Une lettre dans laquelle le recteur Gustave Guéguen se fait gentiment traité d'ours mal léché par un prêtre venu organiser pendant l'été une colonie de vacances à Ergué-Gabéric.

Autres lectures : « Archives diocésaines de Quimper-Léon » ¤ « Gustave Guéguen, recteur (1941-1956) » ¤ « Journal paroissial du recteur Gustave Guéguen, extraits 1941-47 » ¤ « Gustave "Person bragou ruz" raconté par Jean Guéguen et l'abbé Pennarun » ¤ 

[modifier] Présentation

Ce document [1] est extrait de la première boite d'archives diocésaines consacrée à la paroisse d'Ergué-Gabéric (cote 2P-51/1) . Il s'agit d'une lettre datée de septembre 1954 et adressée au recteur de l'époque, Gustave Guéguen, par un prêtre de région parisienne : « Je suis l'un des prêtres qui ont fait cette année la colonie d'Issy-les-Moulineaux, à Ergué. Je suis le plus grand des trois prêtres que nous étions ».

La missive ne précise pas s'il s'agit d'un camp de vacances de jeunes « Cœurs vaillants-Âmes vaillantes  » ou alors d'une colonie organisée pour les élèves du grand séminaire Saint-Sulpice d'Issy-les-Moulineaux. En tous cas ce n'était pas la première fois qu'elle était organisée à Ergué-Gabéric : était-ce dans les locaux d'une école privée, du patronage de Croas-Spern ou du presbytère ?

Le sujet de la lettre est le mauvais accueil que le recteur Gustave Guéguen leur a réservé. On a déjà l'occasion de présenter celui qui a dirigé la paroisse pendant 15 ans entre 1941 et 1956, l'année de sa mort. Il a laissé le souvenir d'un prêtre au caractère trempé qui préférait ses fleurs et légumes à la fréquentation de ses paroissiens. On l'appelait "Person bragou ruz", le recteur avec son pantalon rouge qu'il portait quand il était dans son jardin.

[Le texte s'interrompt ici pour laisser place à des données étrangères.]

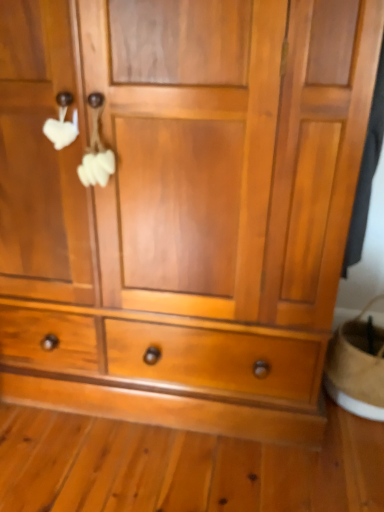 Describe the element at coordinates (317, 155) in the screenshot. The image size is (384, 512). I see `black matte screen door at right` at that location.

Locate an element on the screen. black matte screen door at right is located at coordinates (317, 155).

Where is `black matte screen door at right`? Image resolution: width=384 pixels, height=512 pixels. black matte screen door at right is located at coordinates (317, 155). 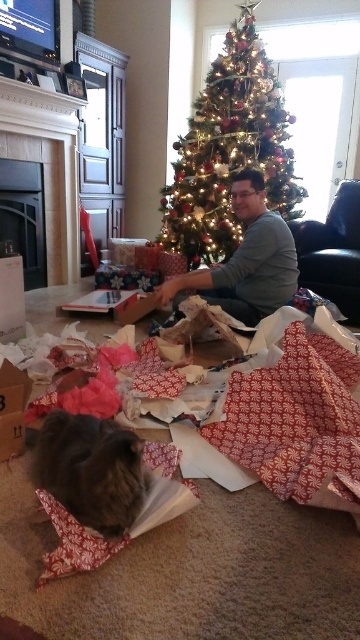 You are a photographer standing in the scene. You want to take a photo of the fluffy gray cat at lower left without moving any objects. Can you position yourself so that the camera is exactly 3.57 feet away from the cat?

Yes, the photographer can position themselves so that the camera is exactly 3.57 feet away from the fluffy gray cat at lower left since the distance between them is specified as 3.57 feet. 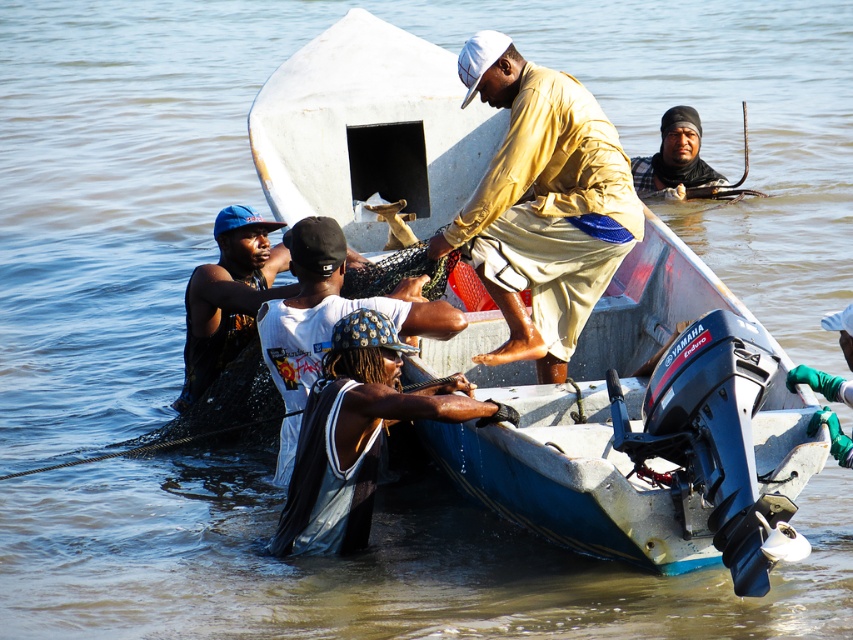 You are a photographer trying to capture a clear shot of both the matte yellow shirt at center and the dark brown leather jacket at upper center. Given their sizes, which one might be easier to focus on and why?

The matte yellow shirt at center is bigger than the dark brown leather jacket at upper center, so it might be easier to focus on because larger objects generally provide more visual detail for the camera to lock onto.

You are a lifeguard on duty and see the image. The dark blue fabric at center and white matte shirt at center are both in the water. Which one is closer to the surface?

The white matte shirt at center is closer to the surface because the dark blue fabric at center is below it. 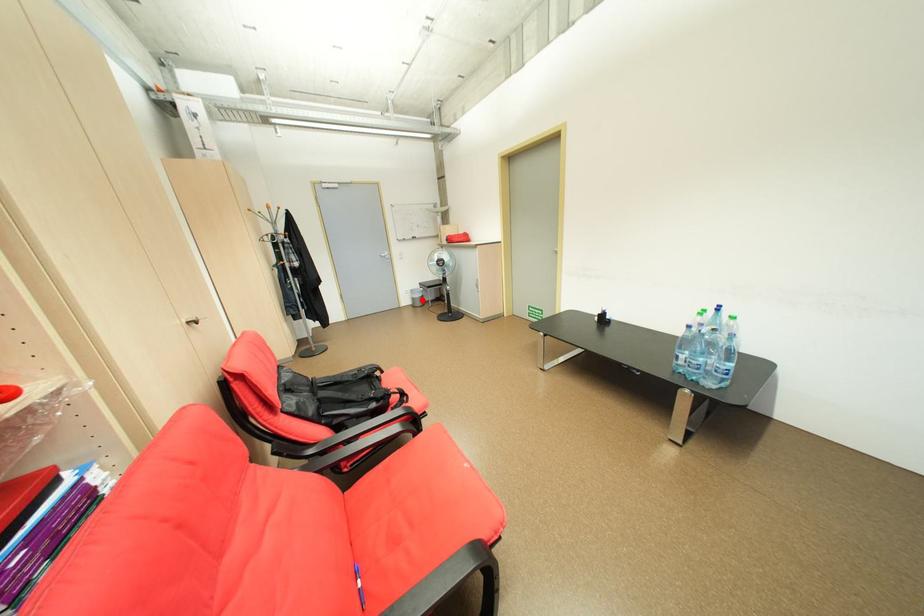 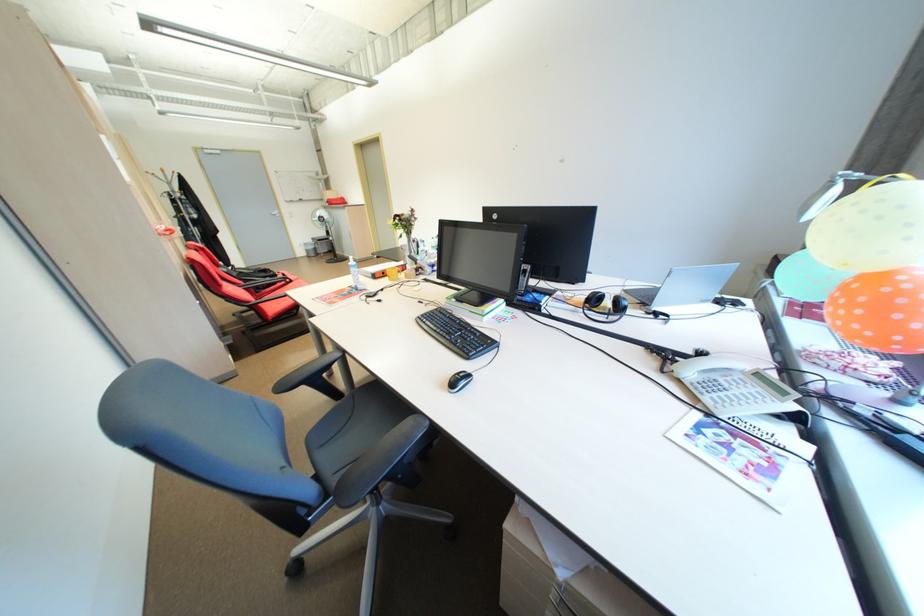 Question: A red point is marked in image1. In image2, is the corresponding 3D point closer to the camera or farther? Reply with the corresponding letter.

Choices:
 (A) The corresponding 3D point is closer.
 (B) The corresponding 3D point is farther.

Answer: (A) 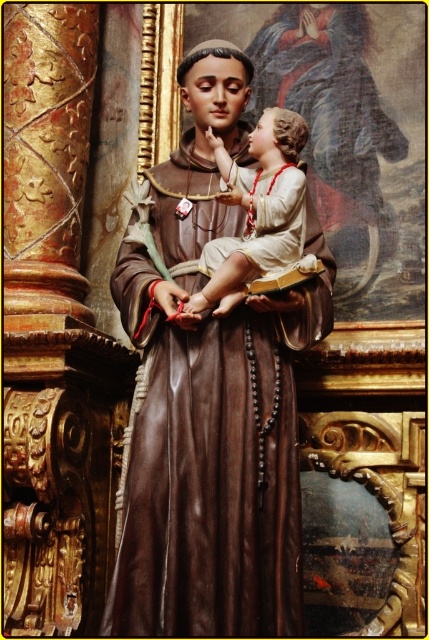 Is matte brown statue at center positioned at the back of smooth beige fabric at center?

No, matte brown statue at center is closer to the viewer.

Image resolution: width=429 pixels, height=640 pixels. Find the location of `matte brown statue at center`. matte brown statue at center is located at coordinates (211, 401). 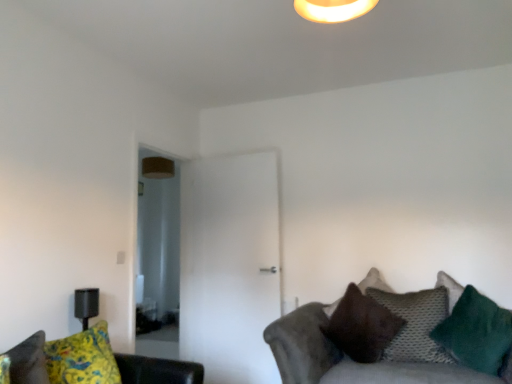 Question: Is knitted gray pillow at lower right, acting as the second pillow starting from the front, located outside textured gray couch at lower right, which is the second studio couch in left-to-right order?

Choices:
 (A) yes
 (B) no

Answer: (B)

Question: Considering the relative sizes of knitted gray pillow at lower right, acting as the second pillow starting from the front, and textured gray couch at lower right, the first studio couch viewed from the right, in the image provided, is knitted gray pillow at lower right, acting as the second pillow starting from the front, smaller than textured gray couch at lower right, the first studio couch viewed from the right,?

Choices:
 (A) yes
 (B) no

Answer: (A)

Question: From the image's perspective, does knitted gray pillow at lower right, which appears as the second pillow when viewed from the back, appear lower than textured gray couch at lower right, which is the second studio couch in left-to-right order?

Choices:
 (A) yes
 (B) no

Answer: (B)

Question: Can you confirm if knitted gray pillow at lower right, acting as the second pillow starting from the front, is bigger than textured gray couch at lower right, the first studio couch viewed from the right?

Choices:
 (A) yes
 (B) no

Answer: (B)

Question: Are knitted gray pillow at lower right, acting as the second pillow starting from the front, and textured gray couch at lower right, which is the second studio couch in left-to-right order, beside each other?

Choices:
 (A) no
 (B) yes

Answer: (A)

Question: Is knitted gray pillow at lower right, acting as the second pillow starting from the front, positioned far away from textured gray couch at lower right, which is the second studio couch in left-to-right order?

Choices:
 (A) no
 (B) yes

Answer: (A)

Question: Is yellow fabric couch at lower left, marked as the 2th studio couch in a right-to-left arrangement, positioned with its back to knitted gray pillow at lower right, acting as the second pillow starting from the front?

Choices:
 (A) no
 (B) yes

Answer: (A)

Question: From a real-world perspective, does yellow fabric couch at lower left, which is the first studio couch in left-to-right order, stand above knitted gray pillow at lower right, which appears as the second pillow when viewed from the back?

Choices:
 (A) yes
 (B) no

Answer: (A)

Question: Is the position of yellow fabric couch at lower left, marked as the 2th studio couch in a right-to-left arrangement, less distant than that of knitted gray pillow at lower right, acting as the second pillow starting from the front?

Choices:
 (A) no
 (B) yes

Answer: (B)

Question: Does yellow fabric couch at lower left, which is the first studio couch in left-to-right order, have a greater height compared to knitted gray pillow at lower right, which appears as the second pillow when viewed from the back?

Choices:
 (A) no
 (B) yes

Answer: (A)

Question: Considering the relative sizes of yellow fabric couch at lower left, marked as the 2th studio couch in a right-to-left arrangement, and knitted gray pillow at lower right, which appears as the second pillow when viewed from the back, in the image provided, is yellow fabric couch at lower left, marked as the 2th studio couch in a right-to-left arrangement, wider than knitted gray pillow at lower right, which appears as the second pillow when viewed from the back,?

Choices:
 (A) no
 (B) yes

Answer: (B)

Question: Is the depth of yellow fabric couch at lower left, which is the first studio couch in left-to-right order, greater than that of knitted gray pillow at lower right, acting as the second pillow starting from the front?

Choices:
 (A) yes
 (B) no

Answer: (B)

Question: Could you tell me if knitted gray pillow at lower right, acting as the second pillow starting from the front, is turned towards brown suede pillow at lower right, which is counted as the 1th pillow, starting from the back?

Choices:
 (A) no
 (B) yes

Answer: (A) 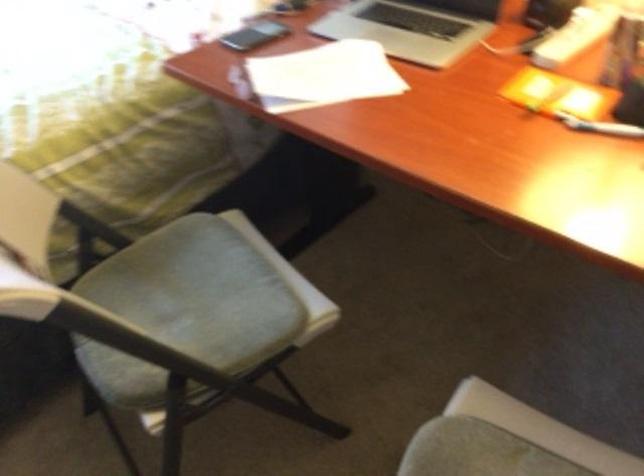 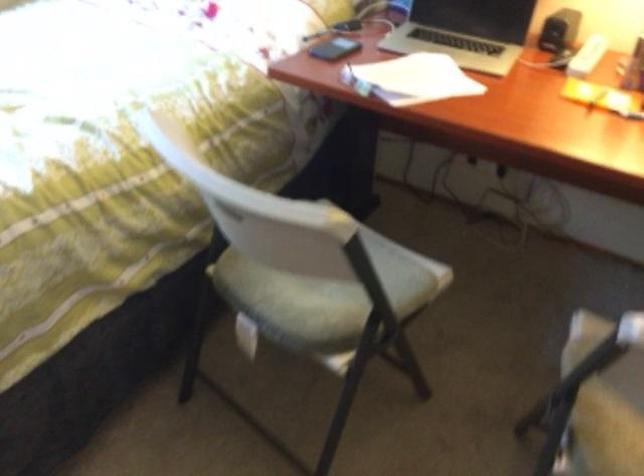 The point at [169,335] is marked in the first image. Where is the corresponding point in the second image?

(317, 298) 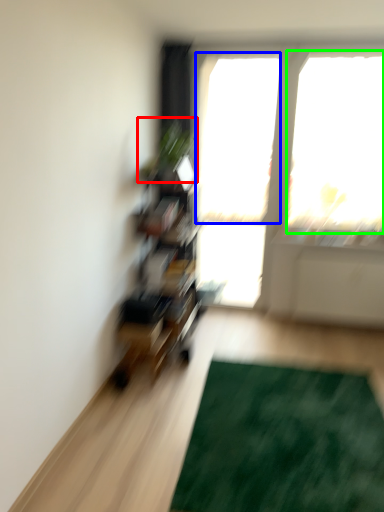 Question: Estimate the real-world distances between objects in this image. Which object is farther from plant (highlighted by a red box), window screen (highlighted by a blue box) or window screen (highlighted by a green box)?

Choices:
 (A) window screen
 (B) window screen

Answer: (B) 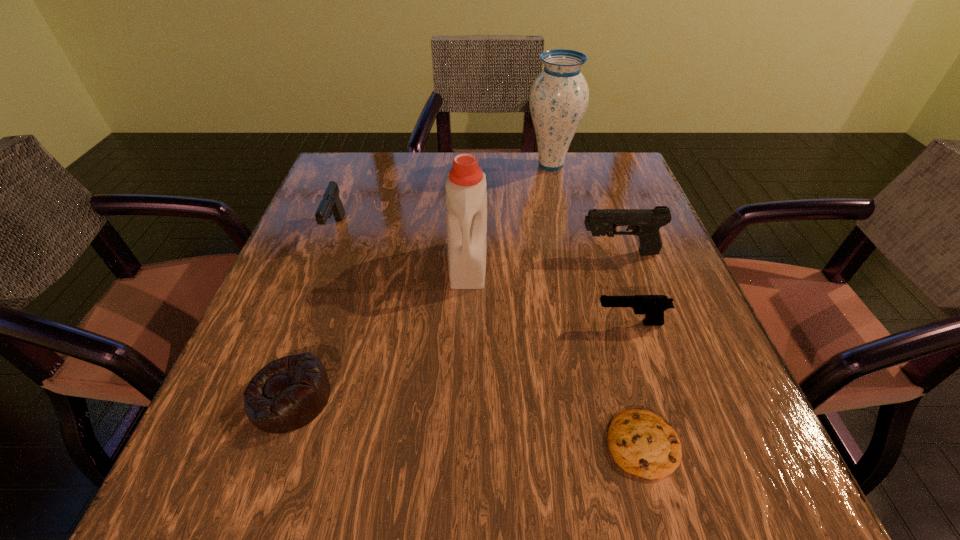 Locate an element on the screen. The width and height of the screenshot is (960, 540). free space that satisfies the following two spatial constraints: 1. aim along the barrel of the second shortest object; 2. on the right side of the fourth tallest object is located at coordinates (273, 397).

At what (x,y) coordinates should I click in order to perform the action: click on blank space that satisfies the following two spatial constraints: 1. at the barrel of the tallest pistol; 2. on the handle side of the second tallest object. Please return your answer as a coordinate pair (x, y). The image size is (960, 540). Looking at the image, I should click on point(623,264).

Locate an element on the screen. free space that satisfies the following two spatial constraints: 1. on the front-facing side of the fifth tallest object; 2. on the front side of the beanbag is located at coordinates (654, 397).

At what (x,y) coordinates should I click in order to perform the action: click on free space in the image that satisfies the following two spatial constraints: 1. at the barrel of the tallest pistol; 2. on the handle side of the second tallest object. Please return your answer as a coordinate pair (x, y). The height and width of the screenshot is (540, 960). Looking at the image, I should click on (623, 264). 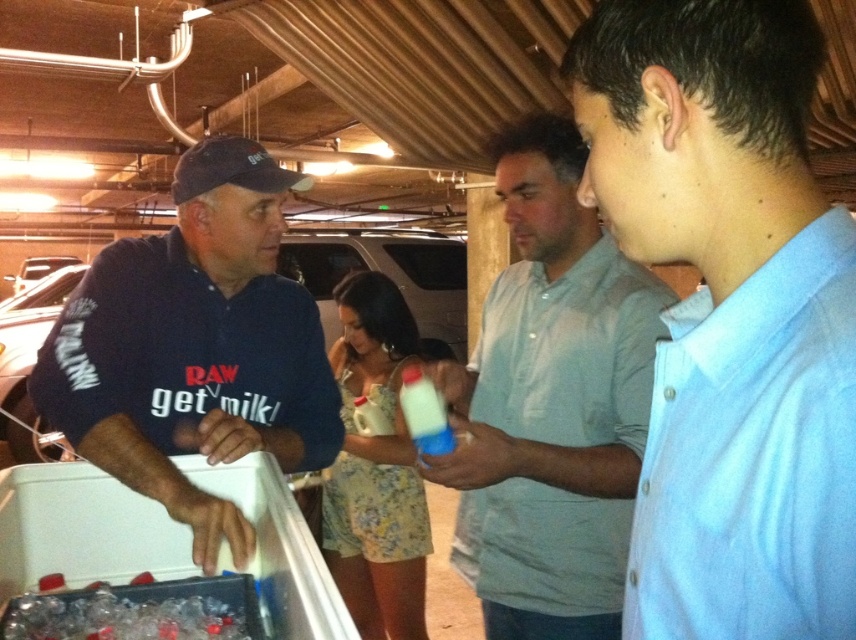 Question: Is dark blue polo shirt at left thinner than translucent plastic bottle at center?

Choices:
 (A) yes
 (B) no

Answer: (B)

Question: Which of these objects is positioned farthest from the dark blue polo shirt at left?

Choices:
 (A) light gray button-up shirt at center
 (B) translucent plastic bottle at center

Answer: (A)

Question: Does light blue button-down shirt at center appear under dark blue polo shirt at left?

Choices:
 (A) no
 (B) yes

Answer: (A)

Question: Where is light gray button-up shirt at center located in relation to dark blue polo shirt at left in the image?

Choices:
 (A) above
 (B) below

Answer: (B)

Question: Based on their relative distances, which object is farther from the light gray button-up shirt at center?

Choices:
 (A) light blue button-down shirt at center
 (B) dark blue polo shirt at left

Answer: (A)

Question: Which object appears farthest from the camera in this image?

Choices:
 (A) translucent plastic bottle at center
 (B) dark blue polo shirt at left

Answer: (A) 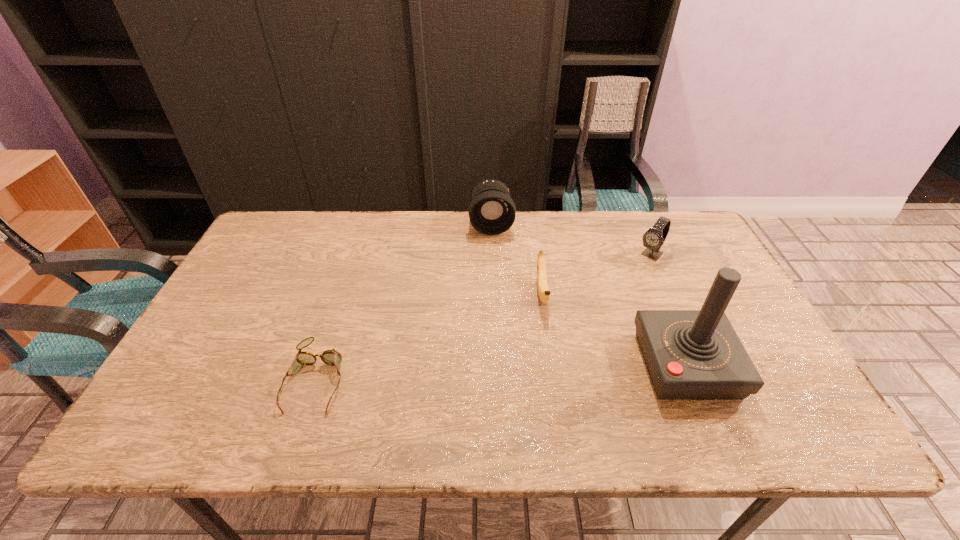 Find the location of `the leftmost object`. the leftmost object is located at coordinates (331, 357).

Identify the location of the shortest object. (331, 357).

This screenshot has width=960, height=540. Identify the location of the tallest object. (690, 354).

Locate an element on the screen. Image resolution: width=960 pixels, height=540 pixels. watch is located at coordinates (654, 237).

Locate an element on the screen. the third tallest object is located at coordinates (654, 237).

The height and width of the screenshot is (540, 960). What are the coordinates of `the fourth object from right to left` in the screenshot? It's located at (492, 211).

Find the location of a particular element. Image resolution: width=960 pixels, height=540 pixels. telephoto lens is located at coordinates (492, 211).

Find the location of a particular element. This screenshot has height=540, width=960. the fourth tallest object is located at coordinates (544, 293).

Where is `banana`? banana is located at coordinates (544, 293).

In order to click on blank area located 0.110m on the rectangular base of the tallest object in this screenshot , I will do `click(777, 365)`. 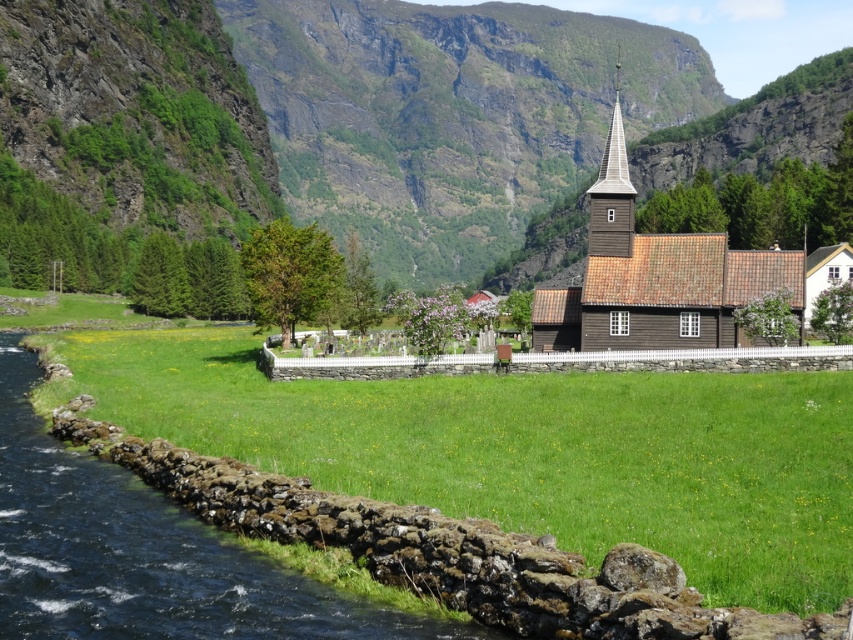 Question: Which point is closer to the camera?

Choices:
 (A) (712, 280)
 (B) (264, 83)

Answer: (A)

Question: Does brown wooden church at center have a lesser width compared to brown wooden spire at upper center?

Choices:
 (A) yes
 (B) no

Answer: (A)

Question: Estimate the real-world distances between objects in this image. Which object is farther from the green grass at center?

Choices:
 (A) brown wooden church at center
 (B) green grassy field at lower center

Answer: (B)

Question: Which of the following is the farthest from the observer?

Choices:
 (A) brown wooden spire at upper center
 (B) brown wooden church at center
 (C) green grass at center

Answer: (A)

Question: Is brown wooden church at center closer to camera compared to brown wooden spire at upper center?

Choices:
 (A) no
 (B) yes

Answer: (B)

Question: Does green grassy field at lower center appear on the right side of brown wooden church at center?

Choices:
 (A) no
 (B) yes

Answer: (A) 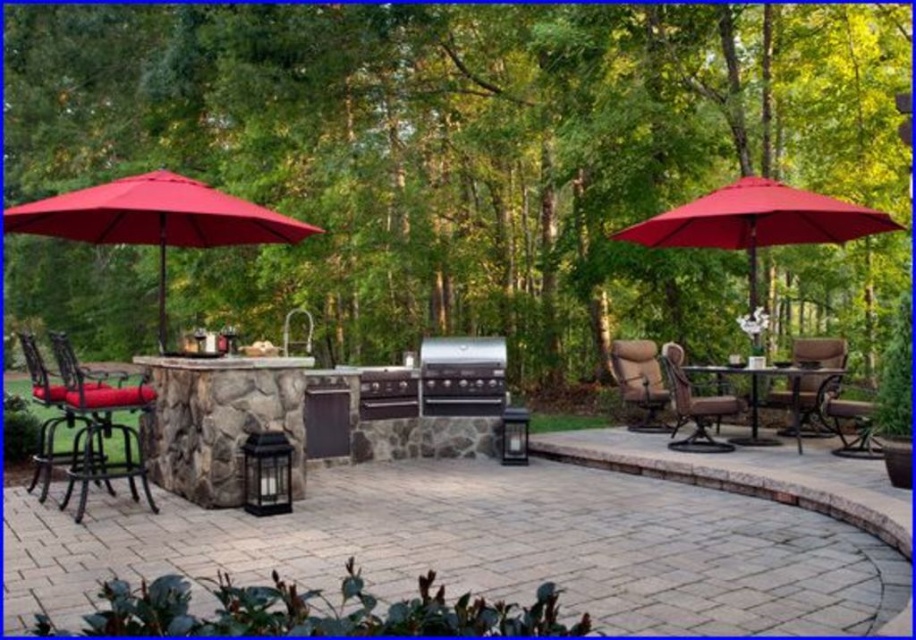 You are planning to sit on the brown woven chair at center. Will the red fabric umbrella at left provide shade for you?

The red fabric umbrella at left is located above the brown woven chair at center, so yes, it will provide shade for you.

You are standing at the center of the patio and want to place a new decorative pot at the exact location where the red fabric umbrella at left is currently positioned. What are the coordinates of that location?

The coordinates of the location where the red fabric umbrella at left is positioned are at point (155, 220).

You are planning to host a barbecue party on the patio. You need to ensure that the grill is accessible for cooking while keeping it under the shade. Is the red fabric umbrella at left positioned in a way that it covers the black stainless steel grill at center?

Ici, le prêtre d'Issy-les-Moulineaux qui se prénomme sans doute Vincent (sa signature "Abbé V. ?Traouen?" est difficilement lisible), le compare à un ours (en majuscule) : « Vous ne sauriez croire combien un prêtre "OURS" peut faire de tort autour de lui ». Et il conteste fermement son autorité : « Je suis prêtre comme vous ... »

 

L'intérêt historique du document est aussi de témoigner d'un changement au sein de l'église catholique. En 1954 le pape Pie XII opère révision de certaines parties de la liturgie du rite romain, et ceci comme prémices du dépoussiérage du concile œcuménique de Vatican II en 1962.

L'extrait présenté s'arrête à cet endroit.